As an added measure, to make it even more difficult to hold onto the family home, the PC proposes the inclusion of the home in the assets test for a government subsidised aged care bed. It says, “The assets test would apply to those assets exempt from the Age Pension assets test (such as the principal residence and accommodation bonds).” (The home would still remain exempt from the assets test for the age pension; one wonders for how long.)
Aged care as a commodity
The aim of the neo-liberal, pro-big business PC is to make aged care a commodity to be bought and sold on deregulated, “competitive” markets. Those receiving the care are “customers”. It is a similar story to the government’s “education revolution” and changes to the public health system, with the government pulling back on its responsibility to care for those in need.

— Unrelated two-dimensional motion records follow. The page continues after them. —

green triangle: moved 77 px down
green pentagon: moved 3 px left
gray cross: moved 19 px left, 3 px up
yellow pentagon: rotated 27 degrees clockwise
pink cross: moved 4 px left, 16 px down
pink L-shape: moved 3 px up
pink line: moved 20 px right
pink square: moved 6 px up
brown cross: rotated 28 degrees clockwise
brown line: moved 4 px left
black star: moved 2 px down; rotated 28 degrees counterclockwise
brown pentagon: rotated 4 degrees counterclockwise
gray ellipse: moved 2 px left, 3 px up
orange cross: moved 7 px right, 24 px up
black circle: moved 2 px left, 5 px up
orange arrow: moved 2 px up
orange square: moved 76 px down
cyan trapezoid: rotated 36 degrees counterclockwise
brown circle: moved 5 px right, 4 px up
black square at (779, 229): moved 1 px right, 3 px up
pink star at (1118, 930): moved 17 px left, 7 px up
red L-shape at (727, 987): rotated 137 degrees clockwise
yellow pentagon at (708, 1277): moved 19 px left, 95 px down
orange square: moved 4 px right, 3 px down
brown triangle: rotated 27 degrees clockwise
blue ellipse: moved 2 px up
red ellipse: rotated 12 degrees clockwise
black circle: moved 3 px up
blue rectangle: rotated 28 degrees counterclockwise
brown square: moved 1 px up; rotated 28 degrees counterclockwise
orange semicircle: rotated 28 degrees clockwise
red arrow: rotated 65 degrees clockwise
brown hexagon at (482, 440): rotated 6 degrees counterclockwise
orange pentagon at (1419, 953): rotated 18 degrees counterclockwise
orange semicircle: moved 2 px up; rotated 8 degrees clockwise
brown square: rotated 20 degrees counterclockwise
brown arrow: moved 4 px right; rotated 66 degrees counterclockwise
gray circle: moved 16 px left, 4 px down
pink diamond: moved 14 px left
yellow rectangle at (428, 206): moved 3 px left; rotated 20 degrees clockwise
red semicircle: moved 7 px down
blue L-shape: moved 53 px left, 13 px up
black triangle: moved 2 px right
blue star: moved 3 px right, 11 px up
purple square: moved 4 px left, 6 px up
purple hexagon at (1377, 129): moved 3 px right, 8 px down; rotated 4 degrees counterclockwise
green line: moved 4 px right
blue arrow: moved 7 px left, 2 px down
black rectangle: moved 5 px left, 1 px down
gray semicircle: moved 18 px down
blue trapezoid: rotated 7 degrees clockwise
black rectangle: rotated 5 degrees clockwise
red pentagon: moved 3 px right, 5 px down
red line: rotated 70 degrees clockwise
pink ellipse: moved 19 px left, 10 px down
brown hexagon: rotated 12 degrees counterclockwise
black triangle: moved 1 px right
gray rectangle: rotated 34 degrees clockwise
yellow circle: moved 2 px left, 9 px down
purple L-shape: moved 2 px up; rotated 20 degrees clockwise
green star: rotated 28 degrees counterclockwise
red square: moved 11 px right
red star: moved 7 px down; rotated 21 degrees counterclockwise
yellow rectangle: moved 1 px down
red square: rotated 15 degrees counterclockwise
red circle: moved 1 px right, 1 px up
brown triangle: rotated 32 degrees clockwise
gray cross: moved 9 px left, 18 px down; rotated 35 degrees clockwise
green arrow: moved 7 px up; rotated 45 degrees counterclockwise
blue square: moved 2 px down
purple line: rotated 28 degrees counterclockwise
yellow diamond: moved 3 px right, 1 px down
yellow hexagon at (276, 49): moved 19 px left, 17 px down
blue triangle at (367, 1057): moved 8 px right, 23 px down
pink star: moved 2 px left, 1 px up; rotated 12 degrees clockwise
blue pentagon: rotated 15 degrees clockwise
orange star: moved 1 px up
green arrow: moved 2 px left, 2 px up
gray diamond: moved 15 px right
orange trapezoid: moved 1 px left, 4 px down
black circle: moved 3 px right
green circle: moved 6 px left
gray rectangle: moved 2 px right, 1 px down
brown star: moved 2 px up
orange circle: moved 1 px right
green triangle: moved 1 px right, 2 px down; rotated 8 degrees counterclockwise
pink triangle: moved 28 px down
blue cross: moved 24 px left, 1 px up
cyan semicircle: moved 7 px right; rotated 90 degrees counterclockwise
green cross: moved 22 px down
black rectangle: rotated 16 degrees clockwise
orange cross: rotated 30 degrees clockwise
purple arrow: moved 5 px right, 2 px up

“The majority of aged care places are owned by profit-based providers, and the proportion of profit-based providers continues to grow, suggesting that there are considerable profits to be made in the aged care sector,” the CPSA said in a submission to the PC’s review. Macquarie Bank, Lend Lease, AMP Capital and ANZ are all investors in the aged care market.
“There is a clear contradiction when care and profit are forced to compete,” the CPSA submission said.
With an ageing population, the PC is seeking to make aged care a highly profitable industry that will attract big investors.
As the government continues to reduce the taxation paid by corporations and the rich, it cries poor and portrays an ageing population as a problem. It is not a problem. Older Australians who have worked and paid their taxes and made a huge contribution to society are entitled to live in comfort and dignity, remain in their homes as long as they wish and are able. They are entitled to the care they need in the most appropriate setting, regardless of ability to pay.
Aged care – a service
There is no shortage of funds for the public sector to provide aged care. The government spends $30 billion a year on the military, fighting the US’s wars. It pays out billions of dollars in subsidies to the private hospital and aged care operators guaranteeing them huge profits. A tax hike on the rich and a super profits tax across all sectors could bring in billions of dollars in extra revenue.
Remove the private sector, remove the layers of private profit and the costs will come tumbling down and the quality of care improve by miles. Public provision of aged care would remove the conflict of interest that the CPSA referred to. Aged care should be a service based on needs, a responsibility of government, not a commodity traded on private markets for profit.
Reforms are urgently required. There are huge problems regarding quality of service, shortages of place and lack of affordability.
The PC acknowledges many of the shortcomings of the present system and makes a number of important recommendations about improving services, increasing the number of staff, improving their skills, paying them higher wages, providing more home care packages, etc.
Unfortunately, many of these highly desirable reforms are unlikely to materialise if left to the private sector. Higher charges and bonds will be used by the private sector to expand their operations, for investment in more profit-churning nursing homes, instead of being used to improve quality which eats into profits.
Deregulation, in particular, the abandoning of spot checks on nursing homes is more likely to result in a deterioration of services, particularly in the lower end of the market, than improve the quality of care.
Act now
Gillard is holding a two-month “conversation” with the public (and industry) before announcing its policy position which will be based on the PC report.
This leaves little time to campaign against its recommendations. Write to your local federal MP, the Prime Minister, the Minister for Ageing Mark Butler, use the media and your social networks to oppose the use of bonds and reverse mortgages to pay for aged care.